WHAT THE TASK REQUIRES: Reproduce exactly, and only, the lines below from the one containing "Post recenti" through the one containing "domani sera!".

Page images and extracted text:
==*==
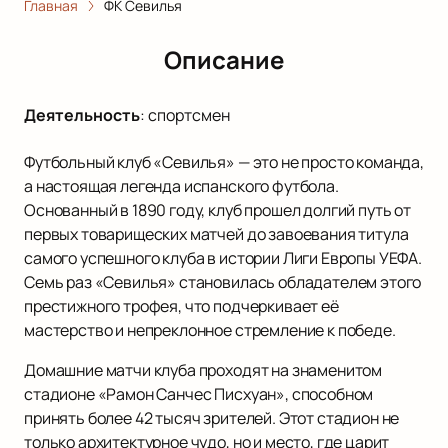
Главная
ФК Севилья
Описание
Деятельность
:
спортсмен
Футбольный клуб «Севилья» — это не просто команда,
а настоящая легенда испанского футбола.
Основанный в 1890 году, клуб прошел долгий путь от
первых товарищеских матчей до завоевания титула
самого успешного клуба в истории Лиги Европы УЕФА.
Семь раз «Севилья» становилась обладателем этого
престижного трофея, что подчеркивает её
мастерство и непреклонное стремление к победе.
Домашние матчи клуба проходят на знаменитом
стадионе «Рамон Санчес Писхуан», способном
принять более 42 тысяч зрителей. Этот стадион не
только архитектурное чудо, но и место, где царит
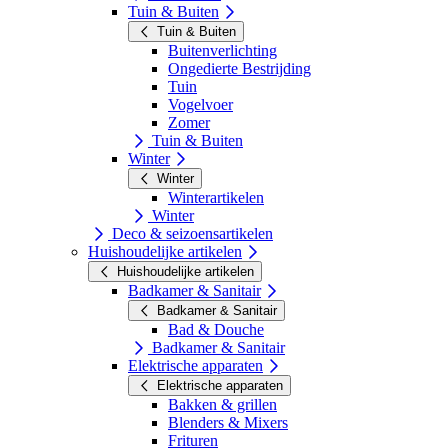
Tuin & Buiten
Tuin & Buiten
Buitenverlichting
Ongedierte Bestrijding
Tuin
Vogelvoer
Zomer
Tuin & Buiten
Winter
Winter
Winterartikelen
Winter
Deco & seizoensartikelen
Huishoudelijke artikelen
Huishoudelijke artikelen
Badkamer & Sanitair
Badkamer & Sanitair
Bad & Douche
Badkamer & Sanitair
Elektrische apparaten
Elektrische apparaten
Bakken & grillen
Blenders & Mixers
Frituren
==*==
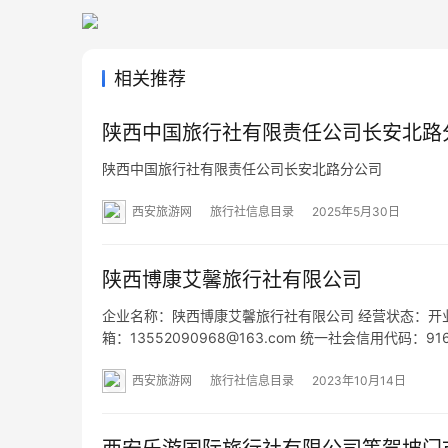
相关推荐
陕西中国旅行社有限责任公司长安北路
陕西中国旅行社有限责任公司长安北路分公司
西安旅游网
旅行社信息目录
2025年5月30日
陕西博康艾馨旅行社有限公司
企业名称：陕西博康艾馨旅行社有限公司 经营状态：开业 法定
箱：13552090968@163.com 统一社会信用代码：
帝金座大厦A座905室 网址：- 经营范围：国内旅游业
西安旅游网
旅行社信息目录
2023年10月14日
==*==
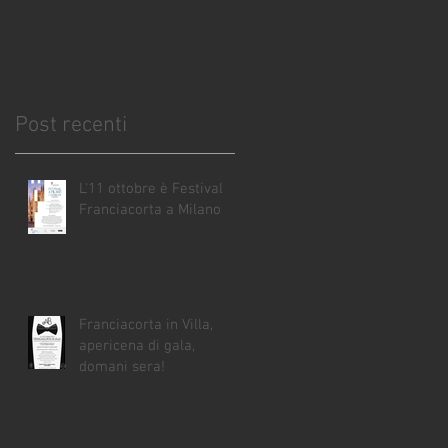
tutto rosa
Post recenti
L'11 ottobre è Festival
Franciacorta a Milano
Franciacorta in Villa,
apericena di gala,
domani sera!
==*==
REPLY:
Post recenti
L'11 ottobre è Festival
Franciacorta a Milano
Franciacorta in Villa,
apericena di gala,
domani sera!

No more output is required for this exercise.